Thursday 11 June 2020

Wrecks (mostly) with lots of land


Let's go big today. Big on ambition, big on land. I've got a bevy of wrecks and wreck-ish properties to show you that will stretch your Good Life imaginings (and your pockets).
Starting here, with Grade II* listed Denver Hall, in the other Denver.
Sent to me by reader Ben (more of him later), the nine-bedroom country manor comes with almost five acres of wooded grounds, including ponds (love the fisherman's chair) and a listed gatehouse.



It is a quite beautiful 16th century building with 18th century add-ons. Links to Lord Nelson (let's skip over that for now...) and in a very pretty part of rural west Norfolk.
There are a gazillion rooms, most needing work, and further renovation work needed of the house and gatehouse - with that listed status reducing corner-cutting. Denver Hall is currently on Historic England's At Risk register.



On the market through Barry L Hawkins at £795k. Details and more pictures here and here.
I mentioned Ben. He'd been trying to persuade his parents, moving to Norfolk from Australia, to buy a big wreck he could take on as project. That didn't work, but during the process they visited another manor house in Denver which, Ben assured me, is wreckier than it looks.


Inside, he wrote, is in reasonable condition, the biggest job likely to be the electrics and possibly "some attention" to the roof. He added:
So is it a wreck? Well, I think so. Because the garden is off the charts. Hugely overgrown, so much so that almost no light is getting into the garden, let alone the house. The climbing hydrangea is - no lie - growing out 8 feet from the rear facade. It's miserably dark in the garden and in the house, but a tree surgeon and a week or two would transform it! 
Here's Ben's picture of that rampant hydrangea.


There's a "fascinating" and overgrown walled garden (exhibit B, below) and after that his email goes all Monty Don. I get it Ben, the garden's a wreck!


Anyway, Ben didn't persuade his parents to buy it (on the market through Sowerby's by the way, at £850k. Details and lots more pictures here and here) or persuade me that this, is a wreck.
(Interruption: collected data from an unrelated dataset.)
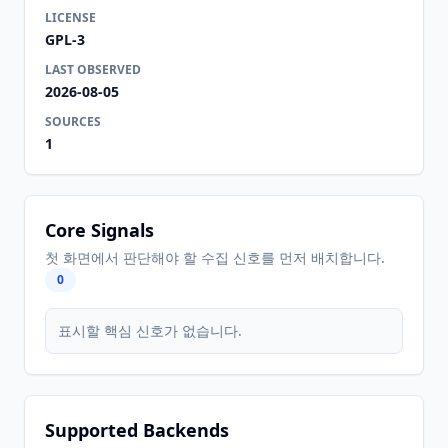
LICENSE
GPL-3
LAST OBSERVED
2026-08-05
SOURCES
1
Core Signals
첫 화면에서 판단해야 할 수집 신호를 먼저 배치합니다.
0
표시할 핵심 신호가 없습니다.
Supported Backends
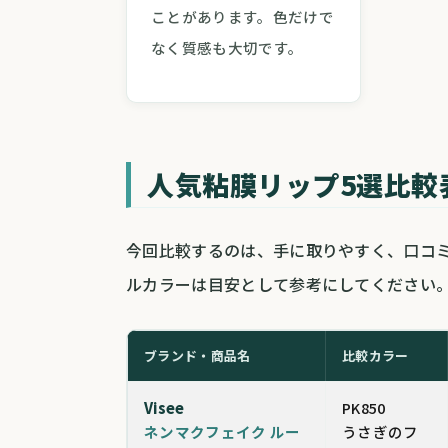
ことがあります。色だけで
なく質感も大切です。
人気粘膜リップ5選比較
今回比較するのは、手に取りやすく、口コミ
ルカラーは目安として参考にしてください
ブランド・商品名
比較カラー
Visee
PK850
ネンマクフェイク ルー
うさぎのフ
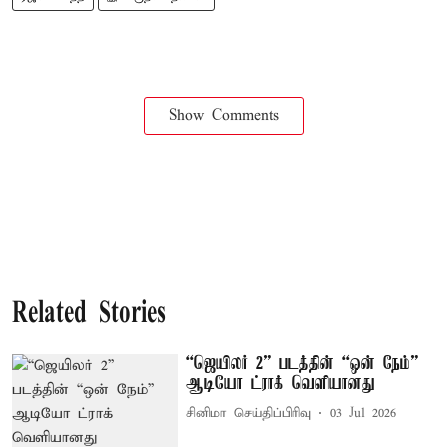
Show Comments
Related Stories
“ஜெயிலர் 2” படத்தின் “ஒன் நேம்”
ஆடியோ ட்ராக் வெளியானது
சினிமா செய்திப்பிரிவு
03 Jul 2026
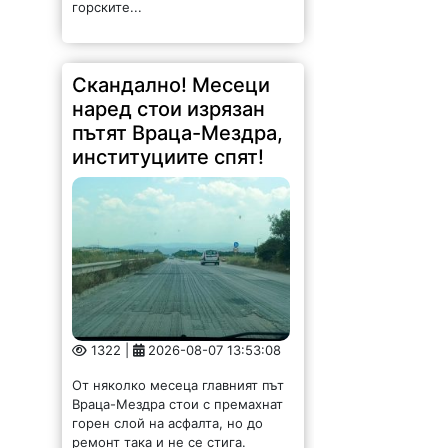
горските...
Скандално! Месеци
наред стои изрязан
пътят Враца-Мездра,
институциите спят!
1322 |
2026-08-07 13:53:08
От няколко месеца главният път
Враца-Мездра стои с премахнат
горен слой на асфалта, но до
ремонт така и не се стига.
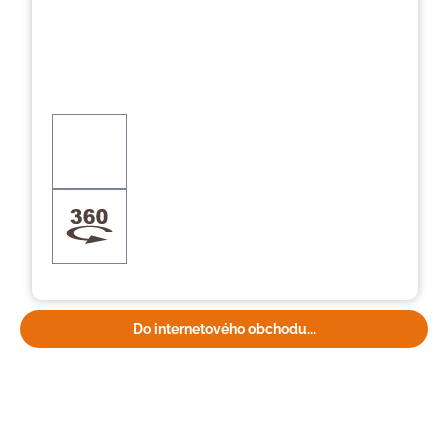
Do internetového obchodu...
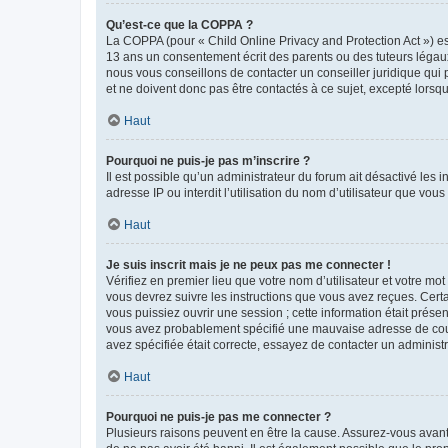
Qu’est-ce que la COPPA ?
La COPPA (pour « Child Online Privacy and Protection Act ») es
13 ans un consentement écrit des parents ou des tuteurs légaux
nous vous conseillons de contacter un conseiller juridique qui
et ne doivent donc pas être contactés à ce sujet, excepté lorsq
Haut
Pourquoi ne puis-je pas m’inscrire ?
Il est possible qu’un administrateur du forum ait désactivé les 
adresse IP ou interdit l’utilisation du nom d’utilisateur que vou
Haut
Je suis inscrit mais je ne peux pas me connecter !
Vérifiez en premier lieu que votre nom d’utilisateur et votre mo
vous devrez suivre les instructions que vous avez reçues. Cert
vous puissiez ouvrir une session ; cette information était présen
vous avez probablement spécifié une mauvaise adresse de courrie
avez spécifiée était correcte, essayez de contacter un administ
Haut
Pourquoi ne puis-je pas me connecter ?
Plusieurs raisons peuvent en être la cause. Assurez-vous avant t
But he did send me Denver Hall, in the same village. And did persuade me that the rather clunky location categories I've used for the past ten years really need more nuance. So, for Ben, East Anglia is now a category.
Let's move on.
Another reader, Rachel, sent me a link to her own wreck which has just gone on the market.


In a lovely area of Pembrokeshire, it comes with a HUGE 33 acres.
Narbeth, Cardigan and Carmarthen and the M4 are in commuting distance but realistically this scale of place needs you to stay put and put the work in.




Rachel and her family bought it as project but "life got in the way" (we're all with you there, Rachel) and they didn't finish. They did manage to build a pretty strawbale studio, but the house and its several outbuildings are all still largely to do.




On the market through John Francis at £395k. Details and more pictures here and here.
And finally. Right at the bottom of the pile price-wise, in fact a tenth of the price of Denver Hall, is this three-bedroom cottage with just under 19 acres.

Yet another example of the bang you'll get for your bucks in Ireland, the house is just outside the village of Dunmore in County Galway.
No inside pictures (boo!) but the location and the mixed woodland and land look lovely.



It's on the market at a teeny tiny 80,000 euro - around £73k for a cute wreck and 19 acres for goodness sake! Details and more pictures here.